Pour les lecteurs de Solutions Numériques, Florence Chafiol (Associée) et Roxane Blanc-Dubois (Collaboratrice senior) du Cabinet d’avocats August Debouzy reviennent sur la décision de la chambre sociale de la Cour de cassation en date du 25 novembre 2020.

Roxane Blanc-Dubois
Florence Chafiol

 

 

 

 

 

 

 

  • Le statut de l’adresse IP confirmé par la chambre sociale de la Cour de cassation

Rappelons qu’une donnée personnelle est une donnée se rapportant à une personne physique identifiée ou identifiable (directement ou indirectement, notamment par référence à un numéro d’identification).

La chambre sociale de la Cour de cassation vient de juger, par un arrêt en date du 25 novembre 2020, que « les adresses IP, qui permettent d’identifier indirectement une personne physique, sont des données à caractère personnel, au sens de loi (Informatique et Libertés) ».

La question de savoir si une adresse IP est une donnée personnelle semble ainsi refaire surface alors pourtant que cette solution avait, par le passé, déjà été adoptée en 2016 par la chambre civile de la Cour de cassation[1]. A l’époque, la chambre civile mettait fin à un long débat portant sur la question de savoir si l’adresse IP était ou non une donnée à caractère personnel.
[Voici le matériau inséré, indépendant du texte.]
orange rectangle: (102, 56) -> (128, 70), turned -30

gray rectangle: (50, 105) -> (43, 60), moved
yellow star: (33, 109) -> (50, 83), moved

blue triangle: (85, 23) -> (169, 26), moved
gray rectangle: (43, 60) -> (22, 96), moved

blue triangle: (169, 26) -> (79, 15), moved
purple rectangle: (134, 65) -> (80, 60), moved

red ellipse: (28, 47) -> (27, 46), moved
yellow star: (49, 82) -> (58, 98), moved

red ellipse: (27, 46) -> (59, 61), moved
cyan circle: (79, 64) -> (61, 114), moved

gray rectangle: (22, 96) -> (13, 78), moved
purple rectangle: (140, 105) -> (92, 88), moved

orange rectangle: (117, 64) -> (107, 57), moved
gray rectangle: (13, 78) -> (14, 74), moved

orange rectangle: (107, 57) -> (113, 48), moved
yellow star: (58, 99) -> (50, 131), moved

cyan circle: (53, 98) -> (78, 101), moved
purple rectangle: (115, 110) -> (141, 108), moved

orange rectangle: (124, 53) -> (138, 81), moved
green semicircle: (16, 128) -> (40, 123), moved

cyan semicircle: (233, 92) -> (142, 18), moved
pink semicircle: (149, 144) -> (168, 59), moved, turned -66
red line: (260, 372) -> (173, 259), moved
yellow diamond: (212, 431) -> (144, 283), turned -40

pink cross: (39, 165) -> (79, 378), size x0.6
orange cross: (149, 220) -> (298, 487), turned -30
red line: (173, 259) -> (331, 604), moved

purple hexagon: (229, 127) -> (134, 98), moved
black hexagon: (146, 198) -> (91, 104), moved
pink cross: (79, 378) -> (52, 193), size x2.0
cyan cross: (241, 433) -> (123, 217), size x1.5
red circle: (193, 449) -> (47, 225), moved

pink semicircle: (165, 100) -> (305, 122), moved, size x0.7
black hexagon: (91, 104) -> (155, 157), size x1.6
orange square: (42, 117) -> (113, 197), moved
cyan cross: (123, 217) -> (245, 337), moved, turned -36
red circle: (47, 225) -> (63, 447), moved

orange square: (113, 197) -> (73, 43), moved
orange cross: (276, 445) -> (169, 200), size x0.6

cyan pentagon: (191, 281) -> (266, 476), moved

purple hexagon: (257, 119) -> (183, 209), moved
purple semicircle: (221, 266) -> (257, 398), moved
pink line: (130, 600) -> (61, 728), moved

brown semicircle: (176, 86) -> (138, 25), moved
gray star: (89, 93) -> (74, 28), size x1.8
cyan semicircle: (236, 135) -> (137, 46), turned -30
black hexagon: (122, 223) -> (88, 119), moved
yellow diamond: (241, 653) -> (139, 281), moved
Elle suivait ainsi la position de la CNIL qui avait depuis longtemps tranché la question en décrétant, au mépris des nombreuses critiques de l’époque, qu’une adresse IP devait être considérée comme une donnée personnelle.

La CNIL avait depuis longtemps tranché la question en décrétant qu’une adresse IP devait être considérée comme une donnée personnelle.

Cet arrêt de la chambre civile de 2016 s’inscrivait également dans la lignée d’un arrêt rendu la même année, quelques jours auparavant[2], par la Cour de justice de l’Union Européenne (« CJUE »).  L’arrêt de la CJUE avait toutefois le mérite de (i) distinguer entre les adresses IP « fixes » (invariables et qui permettent l’identification permanente du dispositif connecté au réseau) et « dynamiques » (une adresse qui change à l’occasion de chaque nouvelle connexion à Internet) et de (ii) préciser en quoi une adresse IP dynamique était une donnée personnelle au sens de la réglementation alors applicable.

Dans le cas d’espèce soumis à la CJUE, l’adresse IP dynamique d’un utilisateur consultant un site Internet était conservée par l’exploitant dudit site lequel n’avait pas les informations complémentaires nécessaires pour identifier lui-même l’utilisateur (en cas de cyberattaque par exemple) : ces informations étaient entre les mains du fournisseur d’accès à Internet (« FAI ») de cet utilisateur (le FAI ayant la capacité de faire le lien entre l’abonné et l’adresse IP). La CJUE rappelle que pour savoir s’il s’agit, en l’espèce, d’une donnée personnelle, il convient de se demander si la personne est identifiable en considérant l’ensemble des moyens susceptibles d’être raisonnablement mis en œuvre soit par le responsable de traitement soit par une autre personne[3]. La CJUE considère que la possibilité pour l’exploitant de combiner l’adresse IP avec l’information détenue par le FAI (l’exploitant ayant la possibilité d’utiliser des moyens légaux, tels que la saisine d’un juge, pour obtenir de la part du FAI les données permettant l’identification de la personne) constitue un moyen susceptible d’être raisonnablement mis en œuvre par l’exploitant pour identifier la personne concernée.

La possibilité pour l’exploitant de combiner l’adresse IP avec l’information détenue par le FAI constitue un moyen susceptible d’être raisonnablement mis en œuvre par l’exploitant pour identifier la personne concernée.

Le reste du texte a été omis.